Report each line from the data below that holds the word "stránok".

= = = = = = =

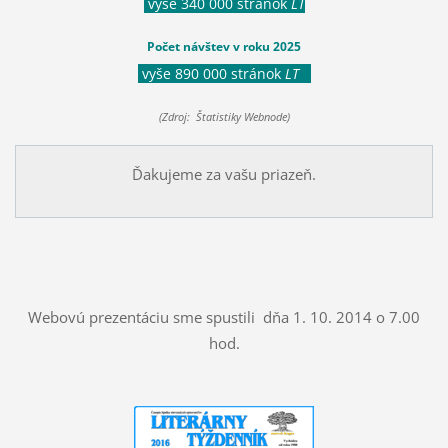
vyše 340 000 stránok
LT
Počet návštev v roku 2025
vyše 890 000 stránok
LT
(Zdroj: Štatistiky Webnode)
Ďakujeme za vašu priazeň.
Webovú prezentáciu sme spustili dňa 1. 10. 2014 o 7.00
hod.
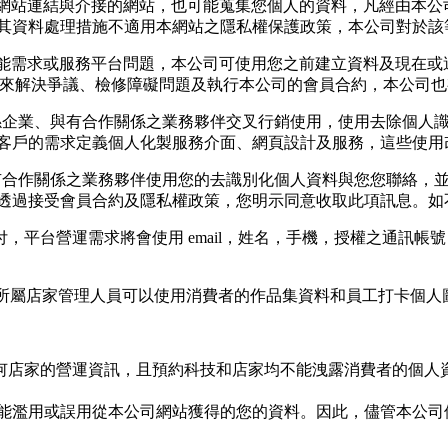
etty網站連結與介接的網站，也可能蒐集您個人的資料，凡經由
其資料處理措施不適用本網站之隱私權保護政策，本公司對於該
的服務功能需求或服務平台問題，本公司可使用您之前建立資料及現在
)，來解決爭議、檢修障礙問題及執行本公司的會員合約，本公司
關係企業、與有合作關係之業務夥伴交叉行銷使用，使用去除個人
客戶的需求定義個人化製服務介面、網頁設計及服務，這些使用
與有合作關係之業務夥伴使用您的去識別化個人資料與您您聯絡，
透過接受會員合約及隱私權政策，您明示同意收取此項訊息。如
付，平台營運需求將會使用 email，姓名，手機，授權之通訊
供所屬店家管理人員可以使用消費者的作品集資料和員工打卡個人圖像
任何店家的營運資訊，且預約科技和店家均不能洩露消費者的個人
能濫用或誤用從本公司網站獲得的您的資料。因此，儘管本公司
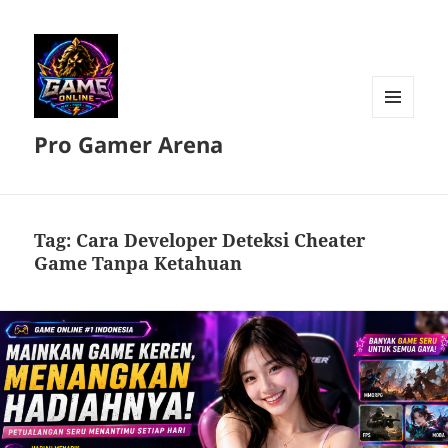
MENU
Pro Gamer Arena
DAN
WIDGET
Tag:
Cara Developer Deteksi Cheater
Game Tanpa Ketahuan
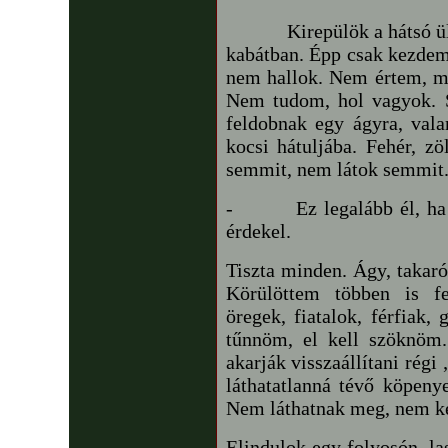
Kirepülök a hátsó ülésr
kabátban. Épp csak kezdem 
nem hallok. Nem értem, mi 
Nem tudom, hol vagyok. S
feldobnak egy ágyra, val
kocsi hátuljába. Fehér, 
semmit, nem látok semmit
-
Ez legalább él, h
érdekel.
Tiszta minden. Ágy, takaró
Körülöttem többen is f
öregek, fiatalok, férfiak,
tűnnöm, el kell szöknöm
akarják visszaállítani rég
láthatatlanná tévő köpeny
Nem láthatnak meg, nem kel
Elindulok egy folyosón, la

= = = = = = =

**ANSWER FOR THE TASK**
vyše 340 000 stránok
vyše 890 000 stránok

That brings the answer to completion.